Citation:  Transactions of the ASABE. 53(2): 477-484. (doi: 10.13031/2013.29556) @2010
Authors:   R. Guidetti, R. Beghi, L. Bodria
Keywords:   Grapes, Nondestructive, Ripening, Visible and near-infrared spectroscopy

Visible/near-infrared (Vis/NIR) spectroscopy is a rapid and nondestructive technique requiring minimal sample processing before analysis, and coupled with chemometrics methods it appears to be one of the most convenient and straightforward analytical tools for studying fruit quality and ripeness. Chemometrics is applied to solve both descriptive and predictive problems in the chemical, pharmaceutical, and food sectors. With this aim, an optical, portable, experimental system (Vis/NIR spectrophotometer) for nondestructive and quick prediction of ripening parameters of fresh berries and homogenized samples of grapes in the wavelength range 450-980 nm was built and tested. A total of 156 grape samples, representing vintage years 2005 and 2006 and harvested in the Valtellina viticultural area of Italy, were evaluated by Vis/NIR spectroscopy for ripeness parameters (soluble solids content, titratable acidity, and pH value) and for phenol ripening parameters (anthocyanins and polyphenols content). Accurate and good calibrations to predict ripeness parameters were obtained for both the 2005 and 2006 vintage years. Calibrations for technological ripening and for anthocyanins had good correlation coefficients (rCV >0.90).

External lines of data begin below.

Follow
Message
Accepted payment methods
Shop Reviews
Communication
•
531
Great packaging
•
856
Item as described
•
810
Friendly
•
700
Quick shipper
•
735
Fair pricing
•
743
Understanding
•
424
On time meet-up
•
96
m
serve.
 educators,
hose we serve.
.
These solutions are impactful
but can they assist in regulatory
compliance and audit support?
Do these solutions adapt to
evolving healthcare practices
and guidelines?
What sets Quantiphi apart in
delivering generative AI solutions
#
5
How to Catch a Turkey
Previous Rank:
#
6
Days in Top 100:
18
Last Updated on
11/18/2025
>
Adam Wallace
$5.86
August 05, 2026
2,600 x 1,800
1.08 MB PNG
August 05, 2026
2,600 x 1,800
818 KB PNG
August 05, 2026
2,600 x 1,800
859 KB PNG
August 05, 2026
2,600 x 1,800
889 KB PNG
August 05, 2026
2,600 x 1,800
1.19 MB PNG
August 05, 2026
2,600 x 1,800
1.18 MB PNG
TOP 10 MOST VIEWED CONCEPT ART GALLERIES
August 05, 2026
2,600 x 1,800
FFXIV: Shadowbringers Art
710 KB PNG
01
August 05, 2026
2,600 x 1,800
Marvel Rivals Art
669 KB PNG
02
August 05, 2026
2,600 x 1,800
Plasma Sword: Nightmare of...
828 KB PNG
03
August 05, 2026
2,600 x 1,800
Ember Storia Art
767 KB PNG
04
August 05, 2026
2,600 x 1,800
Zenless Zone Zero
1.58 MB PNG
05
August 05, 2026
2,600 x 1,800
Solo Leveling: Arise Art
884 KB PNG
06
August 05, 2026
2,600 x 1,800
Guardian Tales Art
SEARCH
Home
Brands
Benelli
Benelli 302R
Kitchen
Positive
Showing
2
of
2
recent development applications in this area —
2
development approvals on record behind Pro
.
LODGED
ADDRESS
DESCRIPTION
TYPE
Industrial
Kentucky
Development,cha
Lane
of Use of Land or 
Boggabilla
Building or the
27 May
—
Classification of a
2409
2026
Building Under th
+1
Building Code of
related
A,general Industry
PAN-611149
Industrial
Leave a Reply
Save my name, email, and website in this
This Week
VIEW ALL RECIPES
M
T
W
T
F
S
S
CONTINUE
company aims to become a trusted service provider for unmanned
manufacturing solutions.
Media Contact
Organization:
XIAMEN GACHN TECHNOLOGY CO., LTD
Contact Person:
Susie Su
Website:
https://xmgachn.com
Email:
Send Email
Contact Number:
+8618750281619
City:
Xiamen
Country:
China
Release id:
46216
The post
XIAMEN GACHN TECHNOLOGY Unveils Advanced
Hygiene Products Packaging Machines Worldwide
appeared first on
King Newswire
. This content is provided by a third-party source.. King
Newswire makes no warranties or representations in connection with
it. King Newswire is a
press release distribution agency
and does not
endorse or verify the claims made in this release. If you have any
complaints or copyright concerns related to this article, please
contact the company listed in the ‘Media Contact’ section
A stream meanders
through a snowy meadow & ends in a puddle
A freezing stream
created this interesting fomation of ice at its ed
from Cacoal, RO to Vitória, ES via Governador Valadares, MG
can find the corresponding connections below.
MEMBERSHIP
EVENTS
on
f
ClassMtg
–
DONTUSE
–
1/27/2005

These models were extensively validated using independent sample sets. Good statistical parameters were obtained for soluble solids content (r > 0.8, SEP < 1.24 Brix) and for titratable acidity (r > 0.8, SEP < 2.00 g tartaric acid L-1), showing the validity of the Vis/NIR spectrometer. Similarly, anthocyanins could be predicted accurately compared with the reference determination. Finally, for qualitative analysis, spectral data on grapes were divided into two groups on the basis of grapes' soluble content and acidity in order to apply a classification analysis (PLS-DA). Good results were obtained with the Vis/NIR device, with 89% of samples correctly classified for soluble content and 83% of samples correctly classified for acidity. Results indicate that the Vis/NIR portable device could be an interesting and rapid tool for assessing grape ripeness directly in the field or upon receiving grapes in the wine industry.